Seems like there a some new featrues implemented by newer hardware, which boosted the clock_gettime performance?

ASBai
  • 724
  • 2
  • 7
  • 17
  • If your point is to measure performance by getting a clock many times, I suggest you read http://stackoverflow.com/questions/34810392/assembler-instruction-rdtsc and also about `rdtscp`. – John Zwinck Aug 05 '16 at 01:31
  • No, I don't use this code to measure performance. I use it to timing some timers, but it could be launched very frequently. So the effectiveness of the API itself is very important. BTW: windows GetTickCount64 API is very quick, only take 60ms on the same P50 machine. Why linux slower than windows for this function? – ASBai Aug 05 '16 at 01:37
  • For example: to determine if we need to send the next heartbeat package, or examing is a user session stay valid, etc. there are many "monotonic time" intensive usages. – ASBai Aug 05 '16 at 01:52
  • Why not use an actual timer provided by the OS then? On Linux, `timer_settime()` or `timerfd_settime()`.... – John Zwinck Aug 05 '16 at 02:21
  • Because many tasks need timing is fundamentally not a periodically task.
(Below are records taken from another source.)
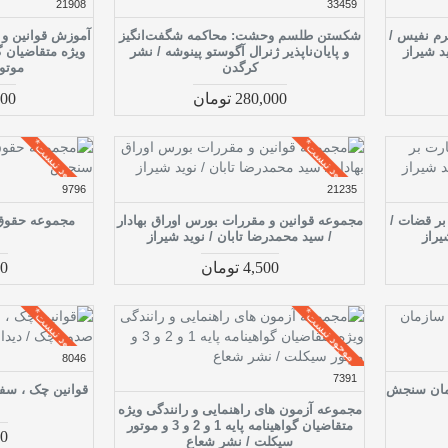
21908
33459
رم نفیس /
شکستن طلسم وحشت: محاکمه شگفت‌انگیز
آموزش قوانین و 
د شیراز
و پایان‌ناپذیر ژنرال آگوستو پینوشه / نشر
ویژه متقاضیان گ
کرگدن
موتو
280,000 تومان
,000
موجود نیست*
موجود نیست*
9796
21235
بر قضات /
مجموعه قوانین و مقررات بورس اوراق بهادار
مجموعه حقوق
یراز
/ سید محمدرضا تابان / نوید شیراز
4,500 تومان
500
موجود نیست*
موجود نیست*
8046
7391
مان سنجش
قوانین چک ، سفت
مجموعه آزمون های راهنمایی و رانندگی ویژه
متقاضیان گواهینامه پایه 1 و 2 و 3 و موتور
000
سیکلت / نشر شعاع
Or using timer under some cases will resulting more performance degradation. For example: determine if a user session within a incoming http request is expired, and many more other cases. – ASBai Aug 05 '16 at 02:44
  • 1
    The answer to the stated question does not matter. `clock_gettime(CLOCK_MONOTONIC, &ts)` is fast enough to never be a bottleneck in sane use. If you find you are using it too often, use a signal handler or dedicated thread to update a lockless/atomic time variable, and have the users examine that. (You might suffer a bit from cacheline ping-pong in multithreaded processes; there are many ways to mitigate that. You'll also need to use atomic built-ins, but all the major POSIXy C compilers do provide them, so it turns out not to be any issue for portability, either.) – Nominal Animal Aug 05 '16 at 12:19
  • We are already using a dedicated timing thread many years under some case. And of course with atomic (we have our own assemble atomic implementation, we also use the vc intrinsic, gcc built-in, windows atomic api, linux api etc. some times). But sometimes timing thread is not suitable, For Example: 1. atomic has its own cost (cache invalid, unavoidable memory barrier on some arch like x86 ...); 2. not suitable for using thread in some cases; 3. need accurately timing, and etc. I don't want talk about how to workaround with it, Just want to know what the result means & why it's slower then msw – ASBai Aug 05 '16 at 20:10

1 Answers1

1

Don't times(2)) and clock_gettime(2) measure different things? times() measure CPU used running your process whereas clock_gettime() measures wall clock time regardless of whether your process is "on-CPU" or not.

If the clock used by clock_gettime() is supported by the vDSO version then I would have thought the overhead of calling it would typically be comparable to times() but obviously they could return different results depending on whether your process was descheduled at some point.

Anon
  • 6,306
  • 2
  • 38
  • 56